Believe me, I’ve had my fair share of failures. But I’ve always learned from them. I remember laminating large-size construction paper in an attempt to create homemade white boards for my students to use during math class. I distributed cups of water and paper towels to use as erasers and had high hopes for a class where my students would be standing and sharing a variety of strategies when solving different problems. It was a disaster—and it was during one of my formal observations! I was distraught, but I was fortunate to have a principal who helped me recognize what was most important—I was trying, and because of that she knew I’d eventually make it work. Indeed my early failures ultimately helped me to create the math classroom I envisioned—just not with homemade white boards.

You never know where a new idea will take you.

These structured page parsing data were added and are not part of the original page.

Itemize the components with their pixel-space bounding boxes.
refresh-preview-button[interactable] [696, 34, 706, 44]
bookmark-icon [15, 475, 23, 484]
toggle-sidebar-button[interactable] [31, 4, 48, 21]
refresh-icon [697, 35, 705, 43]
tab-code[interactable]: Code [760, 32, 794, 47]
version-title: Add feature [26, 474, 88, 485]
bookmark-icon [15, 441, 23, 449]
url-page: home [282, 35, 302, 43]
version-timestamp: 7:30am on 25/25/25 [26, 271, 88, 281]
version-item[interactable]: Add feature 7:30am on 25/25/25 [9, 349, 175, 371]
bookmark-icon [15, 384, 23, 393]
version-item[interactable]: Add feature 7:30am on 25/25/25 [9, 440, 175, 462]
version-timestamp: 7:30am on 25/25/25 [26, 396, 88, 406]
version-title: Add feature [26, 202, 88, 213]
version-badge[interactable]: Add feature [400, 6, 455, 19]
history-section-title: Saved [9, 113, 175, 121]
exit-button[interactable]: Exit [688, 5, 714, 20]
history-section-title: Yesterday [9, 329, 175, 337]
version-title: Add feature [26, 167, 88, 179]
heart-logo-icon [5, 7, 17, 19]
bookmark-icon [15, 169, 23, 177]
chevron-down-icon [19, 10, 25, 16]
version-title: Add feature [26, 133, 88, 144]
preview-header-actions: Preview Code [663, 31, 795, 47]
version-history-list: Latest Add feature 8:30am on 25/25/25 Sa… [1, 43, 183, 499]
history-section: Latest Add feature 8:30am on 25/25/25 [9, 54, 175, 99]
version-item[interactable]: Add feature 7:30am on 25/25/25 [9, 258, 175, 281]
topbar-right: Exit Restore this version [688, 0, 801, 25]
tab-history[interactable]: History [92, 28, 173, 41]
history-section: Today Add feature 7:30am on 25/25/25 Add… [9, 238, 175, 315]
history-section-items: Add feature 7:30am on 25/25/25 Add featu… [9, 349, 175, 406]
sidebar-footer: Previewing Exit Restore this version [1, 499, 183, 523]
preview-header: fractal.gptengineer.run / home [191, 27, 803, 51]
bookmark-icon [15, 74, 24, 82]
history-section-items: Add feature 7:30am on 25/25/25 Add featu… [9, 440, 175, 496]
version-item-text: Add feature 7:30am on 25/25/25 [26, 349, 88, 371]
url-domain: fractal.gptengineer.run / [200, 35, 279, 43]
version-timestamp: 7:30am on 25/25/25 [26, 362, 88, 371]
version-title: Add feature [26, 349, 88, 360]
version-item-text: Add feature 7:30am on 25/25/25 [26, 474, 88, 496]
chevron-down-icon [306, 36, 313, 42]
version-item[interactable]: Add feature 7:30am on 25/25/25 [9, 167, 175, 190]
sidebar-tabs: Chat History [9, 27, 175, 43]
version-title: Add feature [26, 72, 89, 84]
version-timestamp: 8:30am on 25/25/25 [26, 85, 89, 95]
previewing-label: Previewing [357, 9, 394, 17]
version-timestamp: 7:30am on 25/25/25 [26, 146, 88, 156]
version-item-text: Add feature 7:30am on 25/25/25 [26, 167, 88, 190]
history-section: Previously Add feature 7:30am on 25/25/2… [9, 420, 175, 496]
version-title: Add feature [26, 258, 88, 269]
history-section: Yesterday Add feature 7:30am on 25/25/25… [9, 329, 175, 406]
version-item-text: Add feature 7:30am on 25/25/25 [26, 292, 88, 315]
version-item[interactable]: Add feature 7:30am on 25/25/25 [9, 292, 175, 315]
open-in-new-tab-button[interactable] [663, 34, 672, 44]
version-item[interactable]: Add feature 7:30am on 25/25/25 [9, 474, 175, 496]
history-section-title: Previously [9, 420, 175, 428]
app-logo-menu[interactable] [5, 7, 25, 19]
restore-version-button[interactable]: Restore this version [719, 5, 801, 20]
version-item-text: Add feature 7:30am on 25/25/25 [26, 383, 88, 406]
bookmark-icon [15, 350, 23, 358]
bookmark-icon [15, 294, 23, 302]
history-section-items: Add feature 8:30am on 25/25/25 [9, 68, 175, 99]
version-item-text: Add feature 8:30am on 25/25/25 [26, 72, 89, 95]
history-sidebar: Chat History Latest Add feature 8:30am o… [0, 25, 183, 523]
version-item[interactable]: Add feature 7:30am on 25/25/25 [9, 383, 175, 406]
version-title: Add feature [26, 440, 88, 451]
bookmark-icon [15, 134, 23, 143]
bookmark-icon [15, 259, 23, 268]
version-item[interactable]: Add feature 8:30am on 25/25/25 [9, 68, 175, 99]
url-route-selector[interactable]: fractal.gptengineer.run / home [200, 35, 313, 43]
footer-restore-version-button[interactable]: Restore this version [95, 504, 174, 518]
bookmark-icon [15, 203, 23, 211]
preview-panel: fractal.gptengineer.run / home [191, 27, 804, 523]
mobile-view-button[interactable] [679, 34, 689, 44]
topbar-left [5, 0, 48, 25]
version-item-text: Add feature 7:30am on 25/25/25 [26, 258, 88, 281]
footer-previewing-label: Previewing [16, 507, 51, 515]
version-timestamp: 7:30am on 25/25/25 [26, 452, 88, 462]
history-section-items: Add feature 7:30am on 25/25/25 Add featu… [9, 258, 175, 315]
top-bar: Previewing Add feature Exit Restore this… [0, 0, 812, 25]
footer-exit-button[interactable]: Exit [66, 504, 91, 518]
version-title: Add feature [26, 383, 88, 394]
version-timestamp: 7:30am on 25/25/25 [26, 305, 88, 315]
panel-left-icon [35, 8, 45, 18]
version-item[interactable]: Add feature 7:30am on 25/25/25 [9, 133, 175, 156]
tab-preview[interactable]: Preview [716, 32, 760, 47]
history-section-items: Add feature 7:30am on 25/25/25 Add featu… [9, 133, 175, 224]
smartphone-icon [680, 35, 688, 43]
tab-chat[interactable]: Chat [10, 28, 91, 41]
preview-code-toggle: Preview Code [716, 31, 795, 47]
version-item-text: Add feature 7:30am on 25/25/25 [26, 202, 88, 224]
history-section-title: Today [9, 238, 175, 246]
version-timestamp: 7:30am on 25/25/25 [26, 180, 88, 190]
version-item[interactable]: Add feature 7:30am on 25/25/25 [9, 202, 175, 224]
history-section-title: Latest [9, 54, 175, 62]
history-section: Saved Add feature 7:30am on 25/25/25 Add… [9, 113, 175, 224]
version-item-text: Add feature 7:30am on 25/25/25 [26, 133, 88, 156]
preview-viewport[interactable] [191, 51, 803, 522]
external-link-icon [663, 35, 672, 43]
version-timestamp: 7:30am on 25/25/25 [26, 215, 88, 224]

I remember reading Carl Anderson’s book, How’s It Going? (a book I highly recommend). Essentially, Anderson shows us that the goal of the writing conference should be to help the writer, not the writing. And you help the writer by teaching him or her to think like a writer and use strategies that real writers use that will help the student forevermore, long after your conference. I bought into Anderson’s idea wholeheartedly, but how do you teach these strategies if you don’t know them? I didn’t know if I could do it, but I started writing more and paying attention to my writing so I could try to better help my students (my writers) during our conferences.  And guess what?  Not only was I able to help my students, but that writing was the early inspiration that started me on the path leading to my first Mr. Terupt novel.

So be brave. Take one—just one—of those ideas you’ve heard about that you liked the sounds of but haven’t yet tried, and do it. Maybe you want to incorporate a rubric for the writing process (Teaching Tip #1 can help with that), or maybe you have a project you want to implement (Teaching Tip #3 can help with that), or maybe there is a new book you want to use with your students. Whatever it is, go for it. And do not be afraid of failure.

To be fair, I’ve challenged myself to do the same. Though it scared me, I recently joined Twitter. And I’m happy to report, it has been going well.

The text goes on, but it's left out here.